14 juin 2010

Le Devoir – le 14 juin – Sylvain Cormier – critique du concert de la place des arts

Une Diane Tell jazz – Chacune sa place

Le Devoir - Sylvain Cormier – le 14 juin 2010

Deux générations d’auteures-compositrices-interprètes se rencontraient hier sur la scène du théâtre Maisonneuve dans le cadre d’un programme double aussi inspiré que résolument doux: Andrea Lindsay, la jeune Ontarienne à la pop enchantée, et la pionnière Diane Tell, qui renouait avec le jazz de ses débuts et ses fans de toujours.

(photo : Jacques Grenier/Le Devoir)

«Celle-là, la dernière fois que je l’ai faite, c’était ici», a lâché Diane Tell comme on lâche un immense soupir de soulagement et de satisfaction à la fois. Radieuse, elle et son beau petit orchestre de jazz acoustique ont démarré Les trottoirs du boulevard Saint-Laurent. Swing leste, swing joyeux, c’était bonheur à vivre, mais il était grand temps que je parte. En retard, j’étais en retard, tellement en retard.

Tellement c’était bon. Tellement elle était bien avec nous et nous avec elle. Certains d’entre nous étaient d’ailleurs de retour, comme elle: à son appel aux anciens de son premier Maisonneuve, en 1980, des cris ont fusé. Des fidèles, des vrais. Prêts à la suivre où elle voudrait.

Et ce qu’elle demandait n’était pas rien: partager les trouvailles de son dernier album, ce Mister Boris & Mister Vian où elle ravive des standards américains tels qu’adaptés à la Vian par le grand Boris, belles oubliées de derrière les fagots, jamais enregistrées sauf une ou deux jusqu’à ce que Diane les déniche. Son spectacle d’hier à Maisonneuve, c’était ça pour l’essentiel: les onze titres de l’album et deux en plus. Sacré pari? Pas tant que ça. Diane Tell jazzy cool, c’est tellement elle, ça lui va si naturellement, c’est tellement la Diane Tell dont nous nous sommes d’abord entichés qu’on aurait dit la suite des premiers albums, avec trois décennies d’hiatus. Lectures plus que senties, plus que subtiles, des Moi sans toi, J’en ai marre de l’amour et autres Celui qui tient le monde dans ses mains («Ça, c’est pour ma maman!», a crié Diane avec le coeur sur la main).

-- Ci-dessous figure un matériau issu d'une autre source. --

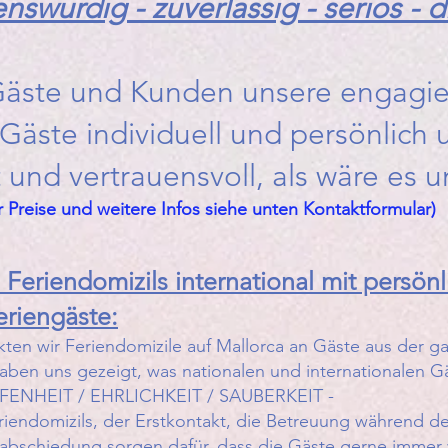
nswürdig - zuverlässig - seriös - d
Gäste und Kunden unsere engagier
 Gäste individuell und persönlich 
 und vertrauensvoll, als wäre es u
r Preise und weitere Infos siehe unten Kontaktformular)
Feriendomizils international mit persönl
eriengäste:
rkten wir Feriendomizile auf Mallorca an Gäste aus der 
aben uns gezeigt, was nationalen und internationalen Gä
FENHEIT / EHRLICHKEIT / SAUBERKEIT -
eriendomizils, der Erstkontakt, die Betreuung während d
erabschiedung sorgen dafür, dass die Gäste gerne imme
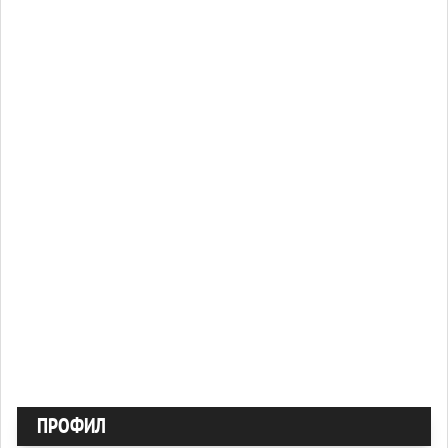
ПРОФИЛ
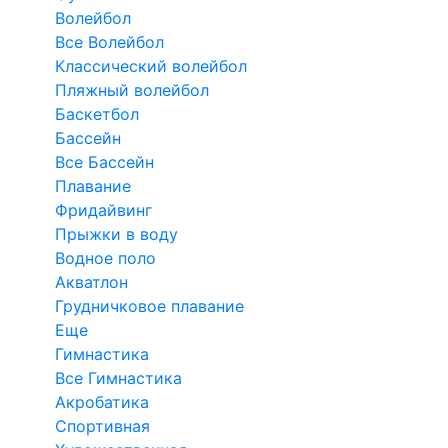
Волейбол
Все Волейбол
Классический волейбол
Пляжный волейбол
Баскетбол
Бассейн
Все Бассейн
Плавание
Фридайвинг
Прыжки в воду
Водное поло
Акватлон
Грудничковое плавание
Еще
Гимнастика
Все Гимнастика
Акробатика
Спортивная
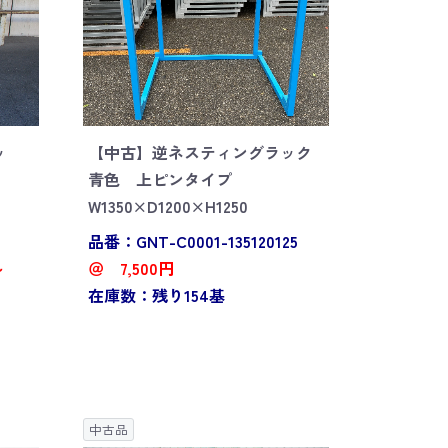
ッ
【中古】逆ネスティングラック
青色 上ピンタイプ
W1350×D1200×H1250
品番：GNT-C0001-135120125
～
＠ 7,500円
在庫数：残り154基
中古品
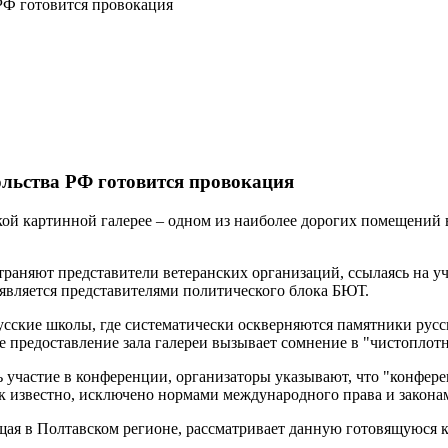
РФ готовится провокация
ольства РФ готовится провокация
ой картинной галерее – одном из наиболее дорогих помещений в
аняют представители ветеранских организаций, ссылаясь на уч
является представителями политического блока БЮТ.
русские школы, где систематически оскверняются памятники рус
 предоставление зала галереи вызывает сомнение в "чистоплот
 участие в конференции, организаторы указывают, что "конфер
к известно, исключено нормами международного права и закона
ющая в Полтавском регионе, рассматривает данную готовящуюся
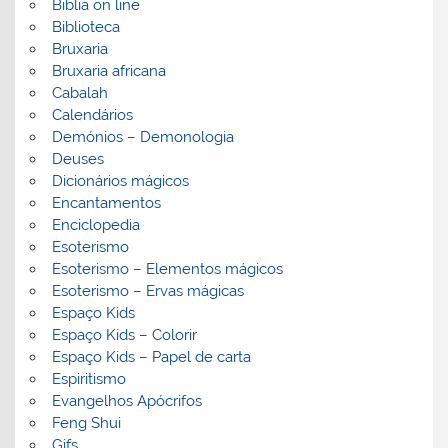
Biblia on line
Biblioteca
Bruxaria
Bruxaria africana
Cabalah
Calendários
Demónios – Demonologia
Deuses
Dicionários mágicos
Encantamentos
Enciclopedia
Esoterismo
Esoterismo – Elementos mágicos
Esoterismo – Ervas mágicas
Espaço Kids
Espaço Kids – Colorir
Espaço Kids – Papel de carta
Espiritismo
Evangelhos Apócrifos
Feng Shui
Gifs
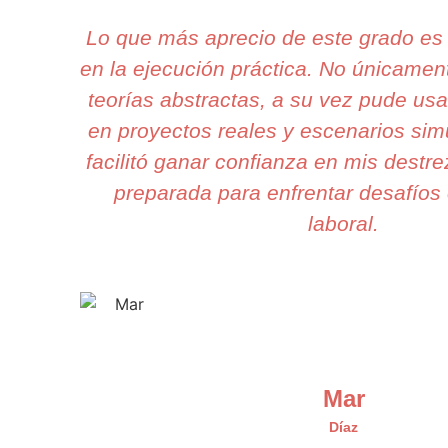
Lo que más aprecio de este grado es
en la ejecución práctica. No únicame
teorías abstractas, a su vez pude usa
en proyectos reales y escenarios si
facilitó ganar confianza en mis destr
preparada para enfrentar desafíos 
laboral.
Mar
Díaz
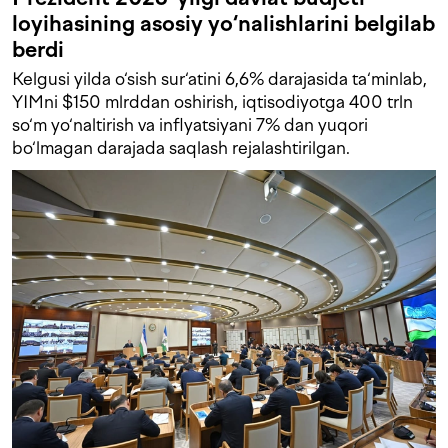
loyihasining asosiy yo‘nalishlarini belgilab
berdi
Kelgusi yilda o‘sish sur‘atini 6,6% darajasida ta‘minlab,
YIMni $150 mlrddan oshirish, iqtisodiyotga 400 trln
so‘m yo‘naltirish va inflyatsiyani 7% dan yuqori
bo‘lmagan darajada saqlash rejalashtirilgan.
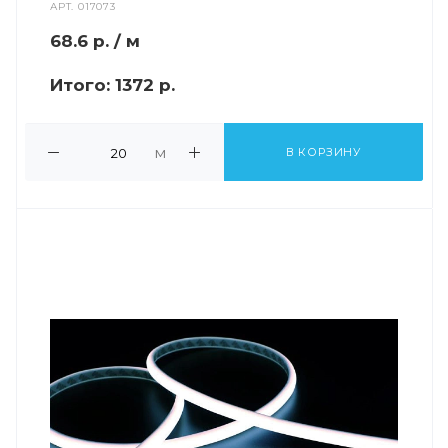
АРТ.
017073
68.6
р.
/ м
Итого:
1372 р.
м
В КОРЗИНУ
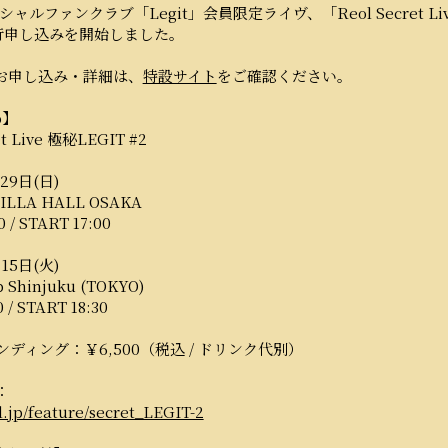
シャルファンクラブ「Legit」会員限定ライヴ、「Reol Secret Liv
行申し込みを開始しました。
お申し込み・詳細は、
特設サイト
をご確認ください。
o】
et Live 極秘LEGIT #2
29日(日)
LLA HALL OSAKA
 / START 17:00
15日(火)
Shinjuku (TOKYO)
 / START 18:30
ディング：￥6,500（税込 / ドリンク代別）
：
ol.jp/feature/secret_LEGIT-2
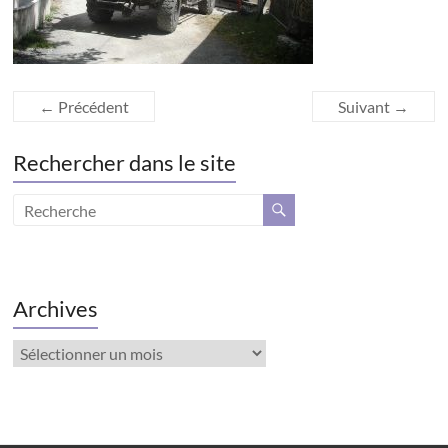
← Précédent
Suivant →
Rechercher dans le site
Archives
Archives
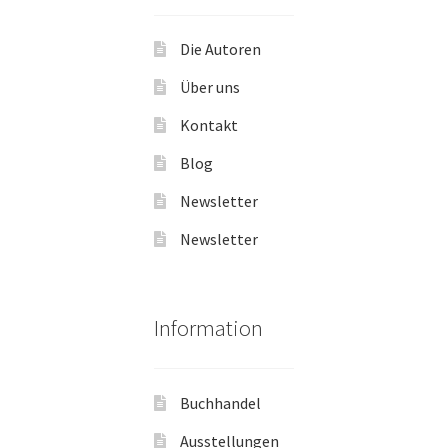
Die Autoren
Über uns
Kontakt
Blog
Newsletter
Newsletter
Information
Buchhandel
Ausstellungen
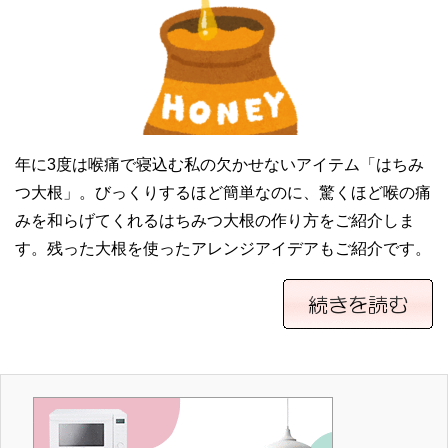
年に3度は喉痛で寝込む私の欠かせないアイテム「はちみ
つ大根」。びっくりするほど簡単なのに、驚くほど喉の痛
みを和らげてくれるはちみつ大根の作り方をご紹介しま
す。残った大根を使ったアレンジアイデアもご紹介です。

Son retour au rappel, avec sa seule guitare, était souhaité, bienvenu et goûté, forcément, Gilberto était exquise, le duo avec Andrea Lindsay était absolument gracieux et harmonieux (sur Liaisons nombreuses, joli choix), et l’incontournable Si j’étais un homme n’a jamais été aussi brillamment jazzifiée, mais le spectacle était déjà une pleine réussite. Diane Tell était à sa place, sa meilleure place, dans sa «maison… neuve», comme elle a dit.

Bien assis pour Andrea, trop assis pour Emmanuelle

Les quinze minutes attrapées au vol de l’heure d’Andrea Lindsay disaient aussi ça: je suis à ma place sur cette grande scène. Charmante et adorable Andrea? Ça on savait, la grande classe aussi, mais on constatait en plus hier que sa voix et ses chansons se trouvent magnifiées dans un grand espace et des conditions idéales d’écoute. Merveilles que Les sentinelles dorment, Lune de papier, Le Dernier des cosmonautes, dans ce noble contexte. Véritable graduation pour l’Ontarienne.

Et Emmanuelle Seigner, plus tôt en soirée à la Cinquième salle de la même PdA? Bon show, à ne pas s’y tromper. Mais show rock quasi punk dans l’attitude, pas à sa place à la PdA, même pas dans le bon festival. À Pop Montréal, dans une boîte tout le monde debout, ses versions vitaminées de Dutronc et de Nico auraient cartonné. Hier, c’était un peu beaucoup raté. Erreur du lanceur.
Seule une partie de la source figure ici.